De plus, les mesures approuvées par le Parlement permettront une plus grande protection des abeilles en Europe ce qui est essentiel quand on sait que les abeilles contribuent à la production de 80 millions de tonnes de produits alimentaires de l’UE..
… et des limites. Pourtant, alors que le nouvel accord sur les pesticides comporte de nombreuses mesures visant à mieux protéger la santé publique et l’environnement, d’autres éléments ont été grandement dilués lors des différentes discussions politiques.
Ainsi, les pesticides pouvant avoir des conséquences neurologiques et immunologiques graves pour le développement pré-natal des enfants n’ont pas fait l’objet de restrictions fortes.
De plus, aucune mesure forte non plus pour protéger les résidents des milieux agricoles pouvant être exposés aux pulvérisations de pesticides.

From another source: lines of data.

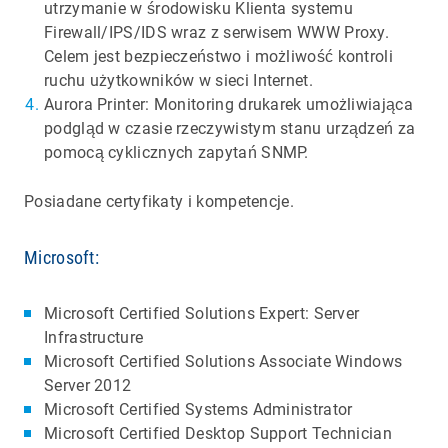
utrzymanie w środowisku Klienta systemu
Firewall/IPS/IDS wraz z serwisem WWW Proxy.
Celem jest bezpieczeństwo i możliwość kontroli
ruchu użytkowników w sieci Internet.
Aurora Printer: Monitoring drukarek umożliwiająca
podgląd w czasie rzeczywistym stanu urządzeń za
pomocą cyklicznych zapytań SNMP.
Posiadane certyfikaty i kompetencje.
Microsoft:
Microsoft Certified Solutions Expert: Server
Infrastructure
Microsoft Certified Solutions Associate Windows
Server 2012
Microsoft Certified Systems Administrator
Microsoft Certified Desktop Support Technician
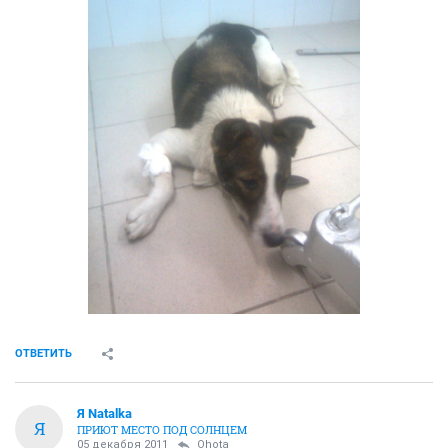
ОТВЕТИТЬ
Я Natalka
Я
ПРИЮТ МЕСТО ПОД СОЛНЦЕМ
05 декабря 2011
Ohota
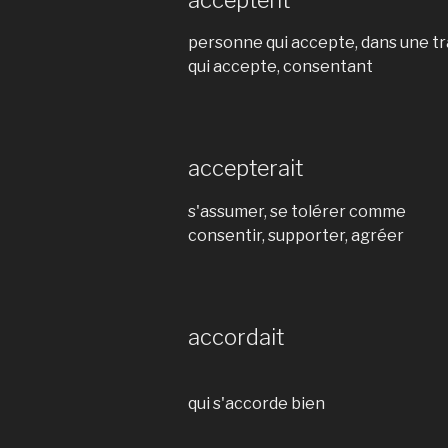
personne qui accepte, dans une t
qui accepte, consentant
accepterait
s'assumer, se tolérer comme
consentir, supporter, agréer
accordait
qui s'accorde bien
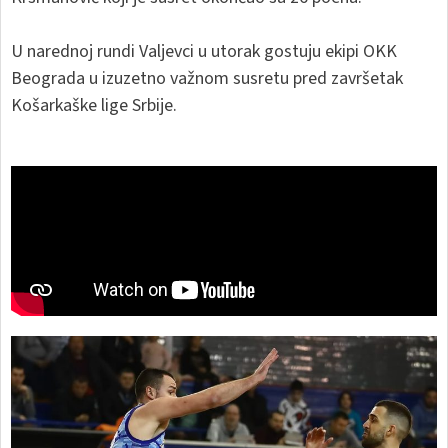
U narednoj rundi Valjevci u utorak gostuju ekipi OKK
Beograda u izuzetno važnom susretu pred završetak
Košarkaške lige Srbije.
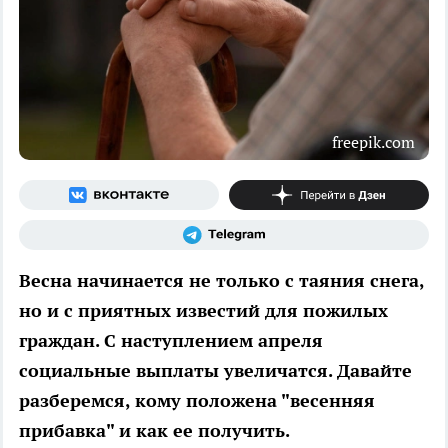
freepik.com
Весна начинается не только с таяния снега,
но и с приятных известий для пожилых
граждан. С наступлением апреля
социальные выплаты увеличатся. Давайте
разберемся, кому положена "весенняя
прибавка" и как ее получить.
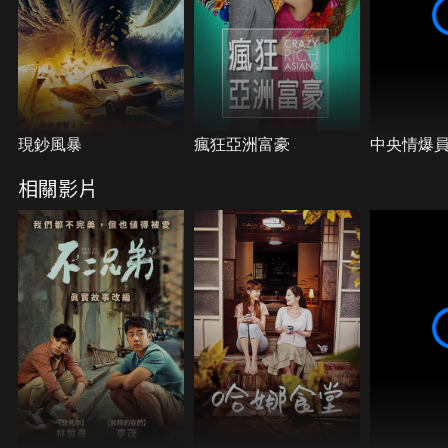
現鈔風暴
瘋狂亞洲富豪
中央情爆
相關影片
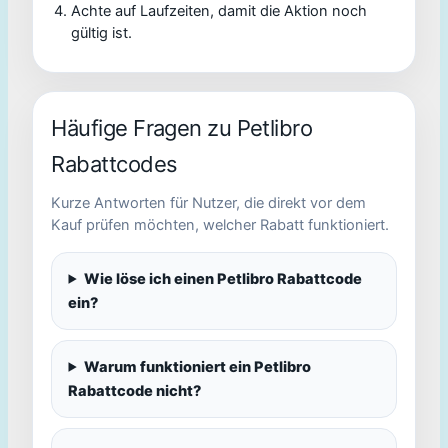
Achte auf Laufzeiten, damit die Aktion noch
gültig ist.
Häufige Fragen zu Petlibro
Rabattcodes
Kurze Antworten für Nutzer, die direkt vor dem
Kauf prüfen möchten, welcher Rabatt funktioniert.
Wie löse ich einen Petlibro Rabattcode
ein?
Warum funktioniert ein Petlibro
Rabattcode nicht?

Pas d’obligation européenne d’instauration minimale d’une zone tampon près des cours d’eau et pas d’interdiction pure et simple de l’usage des pesticides en milieu urbain, même si il y aura certaines restrictions d’usage.
« Malgré les pressions et les allégations ridicules de l’agro-industrie qui évoquait des risques de famine si ce compromis était adopté en l’état et l’ultime effort fait par certains élus conservateurs et pro-industrie visant à faire capoter la nouvelle législation pesticides, le Parlement européen a su adopter des textes qui contiennent des avancées notables. Ce texte constitue une première notamment en instaurant des critères visant à exclure les pesticides les plus dangereux. Cependant, il faudra encore batailler ferme pour que la définition des perturbateurs endocriniens soit prise rapidement et de manière la plus stricte possible. Nous regrettons aussi que l’UE soit désormais divisée en trois zones, ce qui permettra la mise sur le marché de plus de produits et de matières active dans certains pays de l’UE qui avaient choisi d’exclure certains pesticides pour des raisons sanitaires et environnementales. » déclare François Veillerette, Président du MDRGF et administrateur du réseau PAN-Europe.